Site Reliability Engineer
London
Job description
Who we are
Hello, we’re Zempler Bank, formerly Cashplus Bank. We’re here to make money simpler. We know that banking isn’t at the top of most people’s to do lists, that’s why making it less of a chore is at the top of ours. We don’t do banking the traditional way – the wrong way. We do banking that works for the people that need it, when they need it. We’re for the crafters, the grafters, and the self starters.
The bank for sole traders and those just starting up. And small businesses with growth on their minds and less time than they’d like. Just because you’re going it alone doesn’t mean you have to do it on your own. That’s where we step in – smart technology, straightforward human service, and bank accounts that meet real-life needs.
We’ve already helped over 650,000 businesses get off the ground. We’re here to do banking right and support our customers for the long haul.
Our business goals are
Become a bank that Customers Love
Develop Brilliant, Sustainable Products
Earn an Outstanding Reputation
The Role
Working as part of the Site Reliability Engineering team, a Senior SRE is a 3rd line role ensuring the performance, availability and support of all hardware and services. This includes working with Development, Info Sec and Service Delivery to ensure our platform is resilient, secure, scalable with increasing levels of automation, to deliver the needs of the Bank.
Team Hybrid Working Style
We are very proud to offer one of the most flexible hybrid working arrangements in the industry!
The expectation for this role, will involve a minimum of one day each month - working out of our London Bridge office.
Key Accountabilities Include
Site Reliability Engineering
Teamwork Documentation and Development – design, document and share specialist knowledge with other members of the team, including delivering training sessions when required as well as taking responsibility for all relevant documentation (updates, storage and roll out).

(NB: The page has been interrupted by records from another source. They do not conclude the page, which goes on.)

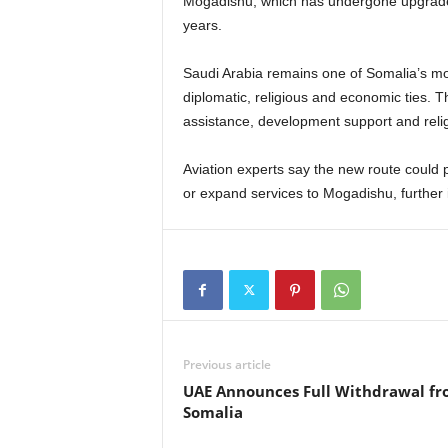
Mogadishu, which has undergone upgrades 
years.
Saudi Arabia remains one of Somalia’s mos
diplomatic, religious and economic ties. T
assistance, development support and reli
Aviation experts say the new route could p
or expand services to Mogadishu, further i
Previous article
UAE Announces Full Withdrawal f
Somalia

Service Continuity – take ownership of the architecture and design of the underlying Banking Platform to deliver agreed RTO, RPO and MAO targets, including supporting BCP activities and regular testing of DR and BCP.
Service Levels – understand and contribute to the Service Catalogue and architect to deliver agreed SLAs, including working with relevant third-party suppliers as required.
Security – ensure high levels of security by design, along with architecting a platform which supports monthly patching and vulnerability management to meet company approved information security policies and procedures, which includes PCI-DSS v4 and NIST-CSF
Lifecycle Support – support management of IT assets to ensure they are fully supported, including planning upgrades or replacements prior to end of life, to avoid increased risk or service interruption.
Financial – ensure software licences are used within agreed T&C’s and that physical assets, including cloud, are utilised efficiently to avoid waste.
Availability – achieve SLA’s by building and maintaining services with no Single Points of Failure, identifying weak or failing components for replacement before they cause incidents.
Capacity Support – configure and monitor infrastructure usage over time and with alerts to ensure we are always ‘one step ahead’ of demand.
Incident Support – configure and respond to monitoring alerts for issues with any devices, supporting incidents 24x7 (via paid team On-call rota) to recover service as quickly as possible and within agreed RTO and RPO, escalating when required.
Problem Resolution - support the PIR process and provide recommendations to avoid future incidents, including timely delivery of agreed solutions.
Configuration and Assets – maintain configuration repositories, including network diagrams, IT asset management system and agreed documentation.
Change Management – support the wider project and change programme, design and deliver agreed improvements following governance processes and industry best practices including documentation.
Releases - ensure all changes are released or made into controlled environments following agreed and repeatable processes, including roll-back to a known working state.
Reporting - provide agreed reporting and updates to the CTO and wider team, including accurate status of tickets being worked on.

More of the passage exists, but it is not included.